> [Task goal] Your output should be the line that contains "Render at 292×184." and all lines after it in the records, retyped exactly through the last one.
*** Records for this exercise Section Begins ***
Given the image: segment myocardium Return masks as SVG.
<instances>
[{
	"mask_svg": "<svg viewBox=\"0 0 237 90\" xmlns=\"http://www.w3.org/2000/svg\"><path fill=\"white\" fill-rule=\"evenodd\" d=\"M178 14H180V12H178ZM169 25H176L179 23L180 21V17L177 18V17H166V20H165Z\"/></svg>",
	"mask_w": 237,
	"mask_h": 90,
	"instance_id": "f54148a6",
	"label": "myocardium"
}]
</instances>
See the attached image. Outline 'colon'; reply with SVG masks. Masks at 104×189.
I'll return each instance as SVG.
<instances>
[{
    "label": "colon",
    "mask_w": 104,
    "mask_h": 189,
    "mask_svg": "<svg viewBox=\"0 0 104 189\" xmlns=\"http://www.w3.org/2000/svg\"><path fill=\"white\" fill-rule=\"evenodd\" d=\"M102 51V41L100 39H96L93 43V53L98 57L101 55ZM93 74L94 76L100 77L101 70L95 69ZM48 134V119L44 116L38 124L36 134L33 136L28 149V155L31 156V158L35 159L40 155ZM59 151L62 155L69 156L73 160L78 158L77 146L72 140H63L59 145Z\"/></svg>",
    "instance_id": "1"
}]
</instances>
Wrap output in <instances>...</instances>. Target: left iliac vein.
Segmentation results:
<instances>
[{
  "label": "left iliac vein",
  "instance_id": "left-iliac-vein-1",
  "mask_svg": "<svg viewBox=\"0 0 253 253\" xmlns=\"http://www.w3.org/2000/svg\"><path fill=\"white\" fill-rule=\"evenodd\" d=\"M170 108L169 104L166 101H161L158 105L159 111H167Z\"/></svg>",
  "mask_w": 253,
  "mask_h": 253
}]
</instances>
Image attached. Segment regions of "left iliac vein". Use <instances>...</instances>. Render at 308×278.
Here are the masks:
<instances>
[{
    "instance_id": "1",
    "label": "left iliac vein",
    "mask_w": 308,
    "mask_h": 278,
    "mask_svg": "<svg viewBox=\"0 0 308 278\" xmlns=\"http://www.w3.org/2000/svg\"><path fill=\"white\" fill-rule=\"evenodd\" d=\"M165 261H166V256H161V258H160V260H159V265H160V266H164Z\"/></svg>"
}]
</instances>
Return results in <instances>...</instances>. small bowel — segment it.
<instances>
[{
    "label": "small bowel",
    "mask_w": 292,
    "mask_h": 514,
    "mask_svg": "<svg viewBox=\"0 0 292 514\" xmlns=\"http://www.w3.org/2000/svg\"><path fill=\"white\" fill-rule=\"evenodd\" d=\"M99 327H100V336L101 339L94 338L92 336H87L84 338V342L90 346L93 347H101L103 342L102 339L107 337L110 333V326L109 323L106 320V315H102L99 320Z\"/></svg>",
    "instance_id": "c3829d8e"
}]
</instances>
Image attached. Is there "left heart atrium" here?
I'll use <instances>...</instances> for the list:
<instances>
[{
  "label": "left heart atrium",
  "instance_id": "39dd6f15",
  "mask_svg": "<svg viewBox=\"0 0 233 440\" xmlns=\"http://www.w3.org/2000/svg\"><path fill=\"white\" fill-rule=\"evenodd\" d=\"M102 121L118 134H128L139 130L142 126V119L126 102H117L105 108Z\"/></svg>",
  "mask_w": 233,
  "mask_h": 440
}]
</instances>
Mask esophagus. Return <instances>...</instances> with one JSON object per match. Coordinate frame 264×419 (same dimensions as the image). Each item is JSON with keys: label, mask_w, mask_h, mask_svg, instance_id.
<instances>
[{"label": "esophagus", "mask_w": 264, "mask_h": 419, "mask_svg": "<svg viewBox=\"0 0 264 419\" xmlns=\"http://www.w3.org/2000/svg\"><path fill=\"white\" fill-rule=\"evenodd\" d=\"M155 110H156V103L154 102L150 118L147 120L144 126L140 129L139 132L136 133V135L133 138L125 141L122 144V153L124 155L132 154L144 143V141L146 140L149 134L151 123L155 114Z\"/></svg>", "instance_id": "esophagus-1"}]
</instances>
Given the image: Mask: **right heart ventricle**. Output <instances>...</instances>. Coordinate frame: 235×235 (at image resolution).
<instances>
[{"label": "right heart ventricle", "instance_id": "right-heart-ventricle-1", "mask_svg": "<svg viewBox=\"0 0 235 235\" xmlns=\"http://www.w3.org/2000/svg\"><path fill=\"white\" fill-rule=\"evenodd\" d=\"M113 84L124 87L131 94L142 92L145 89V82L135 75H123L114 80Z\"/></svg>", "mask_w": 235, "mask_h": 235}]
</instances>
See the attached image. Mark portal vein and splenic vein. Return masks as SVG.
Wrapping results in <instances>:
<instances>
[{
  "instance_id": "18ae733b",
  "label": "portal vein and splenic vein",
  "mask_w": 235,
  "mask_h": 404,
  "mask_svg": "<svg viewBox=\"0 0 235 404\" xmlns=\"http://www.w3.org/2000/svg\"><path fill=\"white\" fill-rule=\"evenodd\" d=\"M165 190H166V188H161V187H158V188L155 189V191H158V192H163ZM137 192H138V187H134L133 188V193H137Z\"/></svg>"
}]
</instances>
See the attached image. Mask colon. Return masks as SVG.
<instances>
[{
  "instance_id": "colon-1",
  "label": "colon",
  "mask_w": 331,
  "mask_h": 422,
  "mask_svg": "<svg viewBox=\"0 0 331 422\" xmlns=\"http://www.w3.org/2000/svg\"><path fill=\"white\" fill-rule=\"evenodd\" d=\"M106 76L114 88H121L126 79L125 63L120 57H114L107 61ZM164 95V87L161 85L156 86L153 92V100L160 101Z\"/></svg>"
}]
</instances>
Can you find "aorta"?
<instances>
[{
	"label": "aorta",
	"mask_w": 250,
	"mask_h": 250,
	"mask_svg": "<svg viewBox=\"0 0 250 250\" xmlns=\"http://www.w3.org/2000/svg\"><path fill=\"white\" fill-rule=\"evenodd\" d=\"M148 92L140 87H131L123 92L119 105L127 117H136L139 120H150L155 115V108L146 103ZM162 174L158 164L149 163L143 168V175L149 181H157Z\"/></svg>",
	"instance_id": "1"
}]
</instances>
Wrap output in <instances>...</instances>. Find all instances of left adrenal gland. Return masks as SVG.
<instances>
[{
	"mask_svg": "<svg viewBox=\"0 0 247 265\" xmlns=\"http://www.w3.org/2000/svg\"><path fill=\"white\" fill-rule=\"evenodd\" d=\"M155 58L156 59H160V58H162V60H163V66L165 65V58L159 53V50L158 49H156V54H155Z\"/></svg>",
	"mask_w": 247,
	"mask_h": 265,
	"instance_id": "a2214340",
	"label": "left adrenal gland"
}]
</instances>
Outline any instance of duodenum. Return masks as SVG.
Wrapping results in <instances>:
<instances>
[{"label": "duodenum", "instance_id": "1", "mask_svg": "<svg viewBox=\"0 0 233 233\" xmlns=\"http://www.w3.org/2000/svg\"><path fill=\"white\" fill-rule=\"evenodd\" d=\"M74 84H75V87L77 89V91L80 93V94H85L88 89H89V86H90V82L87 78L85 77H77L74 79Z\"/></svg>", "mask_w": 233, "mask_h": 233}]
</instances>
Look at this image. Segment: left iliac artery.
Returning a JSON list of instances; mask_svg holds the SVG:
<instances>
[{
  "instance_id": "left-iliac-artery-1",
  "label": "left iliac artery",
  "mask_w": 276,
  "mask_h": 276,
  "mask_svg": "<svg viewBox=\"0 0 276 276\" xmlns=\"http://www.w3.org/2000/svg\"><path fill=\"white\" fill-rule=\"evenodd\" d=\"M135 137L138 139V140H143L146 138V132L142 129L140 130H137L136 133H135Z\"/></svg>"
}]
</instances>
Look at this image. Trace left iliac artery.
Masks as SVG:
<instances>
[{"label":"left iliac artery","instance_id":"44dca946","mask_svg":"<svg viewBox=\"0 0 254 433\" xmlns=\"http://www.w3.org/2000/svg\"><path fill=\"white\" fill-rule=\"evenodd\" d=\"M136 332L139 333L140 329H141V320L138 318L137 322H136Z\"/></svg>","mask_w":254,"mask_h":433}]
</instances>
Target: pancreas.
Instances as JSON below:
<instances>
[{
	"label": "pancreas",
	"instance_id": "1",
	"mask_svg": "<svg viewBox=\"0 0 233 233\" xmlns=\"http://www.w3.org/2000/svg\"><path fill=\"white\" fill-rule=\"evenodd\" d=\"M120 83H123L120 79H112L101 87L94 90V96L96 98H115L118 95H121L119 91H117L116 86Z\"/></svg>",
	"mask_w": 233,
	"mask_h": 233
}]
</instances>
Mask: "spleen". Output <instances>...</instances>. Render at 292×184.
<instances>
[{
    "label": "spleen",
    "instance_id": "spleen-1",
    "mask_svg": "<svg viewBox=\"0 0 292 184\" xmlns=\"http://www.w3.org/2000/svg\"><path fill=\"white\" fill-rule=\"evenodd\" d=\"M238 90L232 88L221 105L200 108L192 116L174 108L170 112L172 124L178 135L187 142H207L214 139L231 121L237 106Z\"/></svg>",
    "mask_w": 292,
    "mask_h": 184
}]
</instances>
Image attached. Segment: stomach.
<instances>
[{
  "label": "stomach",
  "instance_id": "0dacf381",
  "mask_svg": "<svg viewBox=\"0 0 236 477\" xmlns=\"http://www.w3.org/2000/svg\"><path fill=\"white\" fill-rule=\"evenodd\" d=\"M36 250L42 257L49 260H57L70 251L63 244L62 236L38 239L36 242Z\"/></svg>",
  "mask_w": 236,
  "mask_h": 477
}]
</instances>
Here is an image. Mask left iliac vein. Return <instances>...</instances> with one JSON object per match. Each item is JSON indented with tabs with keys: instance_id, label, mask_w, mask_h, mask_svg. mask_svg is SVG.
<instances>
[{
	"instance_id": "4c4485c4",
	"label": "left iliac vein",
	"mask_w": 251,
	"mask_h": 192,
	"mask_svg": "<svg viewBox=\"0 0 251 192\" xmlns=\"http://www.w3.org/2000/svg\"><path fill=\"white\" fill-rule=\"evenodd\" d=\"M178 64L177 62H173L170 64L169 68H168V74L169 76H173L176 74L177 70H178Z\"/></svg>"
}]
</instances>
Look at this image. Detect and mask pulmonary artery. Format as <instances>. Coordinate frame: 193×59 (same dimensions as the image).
*** Records for this exercise Section Ends ***
> [Exercise result]
Mask: "spleen". Output <instances>...</instances>. Render at 292×184.
<instances>
[{
    "label": "spleen",
    "instance_id": "spleen-1",
    "mask_svg": "<svg viewBox=\"0 0 292 184\" xmlns=\"http://www.w3.org/2000/svg\"><path fill=\"white\" fill-rule=\"evenodd\" d=\"M238 90L232 88L221 105L200 108L192 116L174 108L170 112L172 124L178 135L187 142H207L214 139L231 121L237 106Z\"/></svg>",
    "mask_w": 292,
    "mask_h": 184
}]
</instances>
Image attached. Segment: stomach.
<instances>
[{
  "label": "stomach",
  "instance_id": "0dacf381",
  "mask_svg": "<svg viewBox=\"0 0 236 477\" xmlns=\"http://www.w3.org/2000/svg\"><path fill=\"white\" fill-rule=\"evenodd\" d=\"M36 250L42 257L49 260H57L70 251L63 244L62 236L38 239L36 242Z\"/></svg>",
  "mask_w": 236,
  "mask_h": 477
}]
</instances>
Here is an image. Mask left iliac vein. Return <instances>...</instances> with one JSON object per match. Each item is JSON indented with tabs with keys: instance_id, label, mask_w, mask_h, mask_svg. mask_svg is SVG.
<instances>
[{
	"instance_id": "4c4485c4",
	"label": "left iliac vein",
	"mask_w": 251,
	"mask_h": 192,
	"mask_svg": "<svg viewBox=\"0 0 251 192\" xmlns=\"http://www.w3.org/2000/svg\"><path fill=\"white\" fill-rule=\"evenodd\" d=\"M178 64L177 62H173L170 64L169 68H168V74L169 76H173L176 74L177 70H178Z\"/></svg>"
}]
</instances>
Look at this image. Detect and mask pulmonary artery. Format as <instances>. Coordinate frame: 193×59 (same dimensions as the image).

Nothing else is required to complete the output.